Here’s PART 1 of the series, which deals with data preprocessing for machine learning: * Machine Learning for Product Owner, IT Project Manager (Part 1): Introduction and data preparation*

The second part of the online course introduces a variety of linear and non-linear regression methods in order to analyze **correlations** within a given data set; the so-called **”matrix of features”** contains a set of independent variables as well as dependent variables. The tutors of the course start with the simple linear regression. This is based on mathematics that can be easily understood, it’s simple high school mathematics. The magic is done with the *sum of least squares*. For more sophisticated regression methods, the course aims to establish an intuitive understanding; actually, you cannot explain something like *information entropy* in a few minutes. However, this intuitive understanding is sufficient to apply these methods in practice. An that’s precisely the key focus of this course: Apply the methods in practice.

*Note: The source of all following illustrations is the course itself.*.

### Machine learning / artificial intelligence: Simple Linear Regresssion

The second part begins with the simplest regression method, namely **Simple Linear Regression**. There is a single independent variable and a single dependent variable. These data points can therefore be simply plotted in a two-dimensional coordinate system (axis x, axis y). The correlation between the data is represented by a straight line (y = constant + x*coefficient). The straight line is placed in such a way that the distance to the observation points is minimal. For this purpose, the **method of least squares** is applied: Take the distance between each data point and the straight line, then square this value, then sum up the values for all data points. In order to get a perfect regression, that sum must be minimized.
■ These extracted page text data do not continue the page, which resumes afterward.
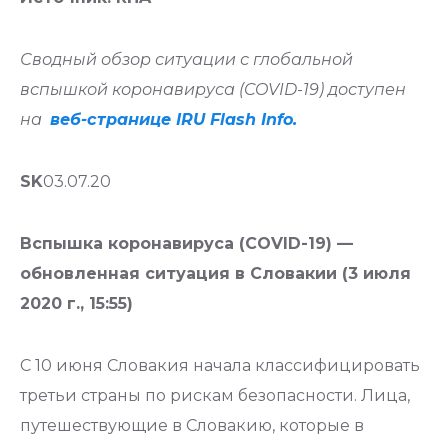
Сводный обзор ситуации с глобальной
вспышкой коронавируса (COVID-19) доступен
на
веб-странице IRU Flash Info.
SK
03.07.20
Вспышка коронавируса (COVID-19) —
обновленная ситуация в Словакии (3 июля
2020 г., 15:55)
С 10 июня Словакия начала классифицировать
третьи страны по рискам безопасности. Лица,
путешествующие в Словакию, которые в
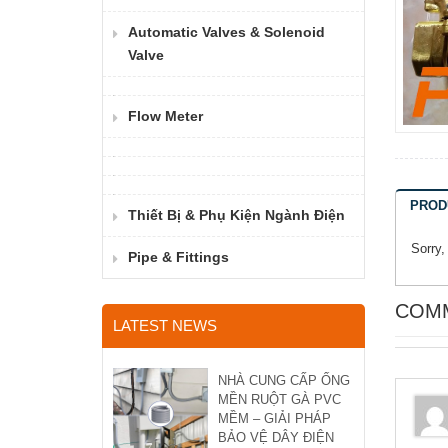
Automatic Valves & Solenoid
Valve
Flow Meter
PROD
Thiết Bị & Phụ Kiện Ngành Điện
Sorry,
Pipe & Fittings
COM
LATEST NEWS
NHÀ CUNG CẤP ỐNG
MỀN RUỘT GÀ PVC
MỀM – GIẢI PHÁP
BẢO VỆ DÂY ĐIỆN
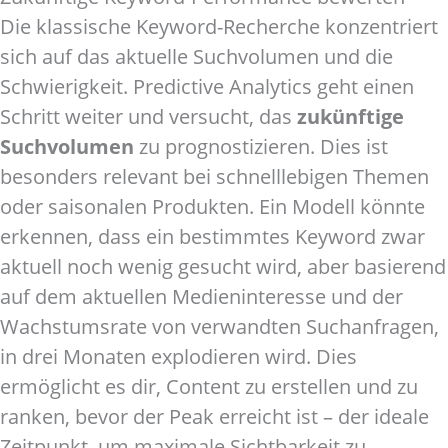
Die klassische Keyword-Recherche konzentriert
sich auf das aktuelle Suchvolumen und die
Schwierigkeit. Predictive Analytics geht einen
Schritt weiter und versucht, das
zukünftige
Suchvolumen
zu prognostizieren. Dies ist
besonders relevant bei schnelllebigen Themen
oder saisonalen Produkten. Ein Modell könnte
erkennen, dass ein bestimmtes Keyword zwar
aktuell noch wenig gesucht wird, aber basierend
auf dem aktuellen Medieninteresse und der
Wachstumsrate von verwandten Suchanfragen,
in drei Monaten explodieren wird. Dies
ermöglicht es dir, Content zu erstellen und zu
ranken, bevor der Peak erreicht ist – der ideale
Zeitpunkt, um maximale Sichtbarkeit zu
Fig.: Least squares Method

The implementation in *Python code* follows a scheme comparable for all regression methods: (a) the required library and class is loaded, (b) an object is generated, (c) the method *Fit and Transform* is used to fit the data set to the object or to apply the mathematical algorithm to the data set.

### Machine learning / artificial intelligence: Backward Elimination

If you move on to implementing a machine learning model that is based on **Multiple Regression**, then you come across a general challenge with the design of machine learning models. So, what’s that? Let’s assume that there is a data set with the socio-economic profile for buyers of a product consisting of 80 characteristics: salary, gender, place of residence, age, etc. A data scientist could now set up a machine learning model in which ALL properties are introduced in a function according to the following scheme:

Fig.: Mathematical Function for Multiple Regression

If I consider ALL properties in the machine learning model, then I take the assumption that ALL properties have a statistical relevance. In short: I assume that each property influences the actual behavior of a person. But is that true, it that a good assumption? Actually, a good data scientist will consider all statistically relevant independent variables, while leaving out those variables, that are statistically insignificant. But, how does he/she do that?

The data scientist determines the **statistical relevance of each individual property (of each independent variable)** by using the so-called **P value**. This value returns the **probability that the observed values will occur when the so-called NULL hypothesis is valid**. The NULL hypothesis: “The independent variable has NO statistically significant influence on the result”. A **level of significance** is defined as the decision criterion (*0.05* is used by default). If the P-value (i.e.: *the probability that, if the null hypothesis is valid, the observed values occur*) is above the significance level, then the null hypothesis is (still) considered valid; if the P-value is below the significance level, then the null hypothesis is rejected, i.e.: it is assumed that the independent variable has a statistically relevant influence on the result (i.e.: there is a statistically significant correlation between the independent variable and the dependent variable).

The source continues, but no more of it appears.